# Assigned task:
Every line that contains the word "岡山選挙区で大接戦を制し初当選" is to be copied from the listing.

= = = = = = =

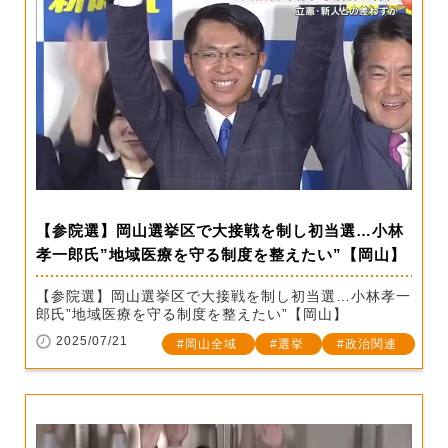
【参院選】岡山選挙区で大接戦を制し初当選…小林
孝一郎氏”地域医療を守る制度を整えたい”【岡山】
【参院選】岡山選挙区で大接戦を制し初当選…小林孝一
郎氏”地域医療を守る制度を整えたい”【岡山】
2025/07/21
岡山全域
選挙
政治関連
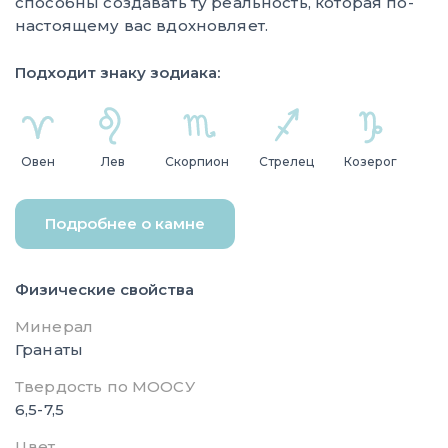
способны создавать ту реальность, которая по-
настоящему вас вдохновляет.
Подходит знаку зодиака:
Овен
Лев
Скорпион
Стрелец
Козерог
Подробнее о камне
Физические свойства
Минерал
Гранаты
Твердость по МООСУ
6,5-7,5
Цвет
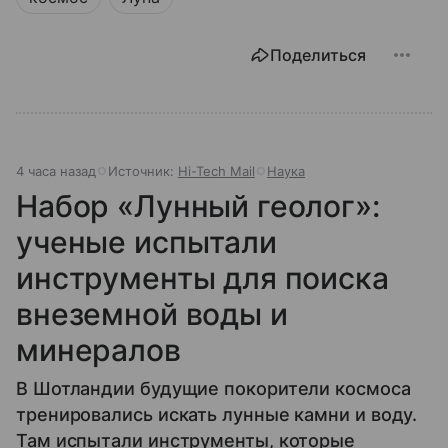
Поделиться
4 часа назад
Источник:
Hi-Tech Mail
Наука
Набор «Лунный геолог»:
ученые испытали
инструменты для поиска
внеземной воды и
минералов
В Шотландии будущие покорители космоса
тренировались искать лунные камни и воду.
Там испытали инструменты, которые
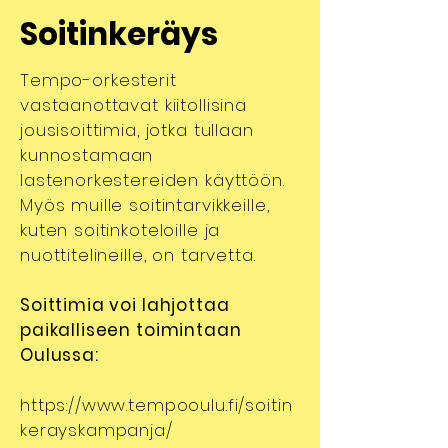
Soitinkeräys
Tempo-orkesterit
vastaanottavat kiitollisina
jousisoittimia, jotka tullaan
kunnostamaan
lastenorkestereiden käyttöön.
Myös muille soitintarvikkeille,
kuten soitinkoteloille ja
nuottitelineille, on tarvetta.
Soittimia voi lahjottaa
paikalliseen toimintaan
Oulussa:
https://www.tempooulu.fi/soitin
kerayskampanja/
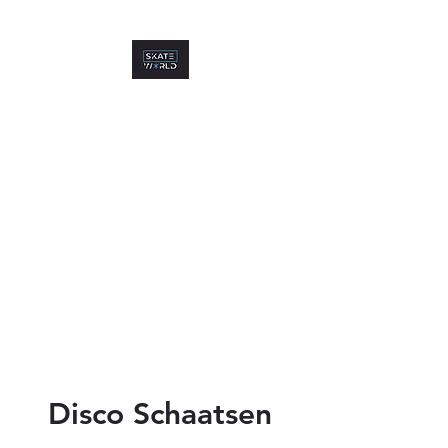
Disco Schaatsen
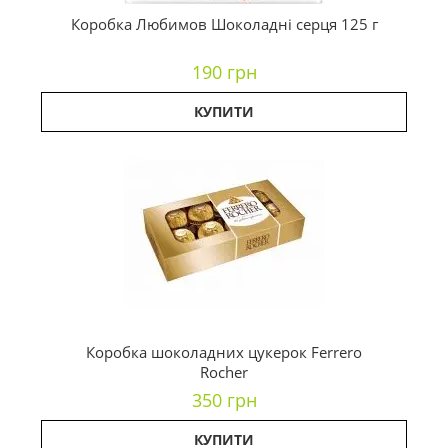
Коробка Любимов Шоколадні серця 125 г
190 грн
КУПИТИ
Коробка шоколадних цукерок Ferrero
Rocher
350 грн
КУПИТИ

= = = = = = =

# Output for this task:
【参院選】岡山選挙区で大接戦を制し初当選…小林
【参院選】岡山選挙区で大接戦を制し初当選…小林孝一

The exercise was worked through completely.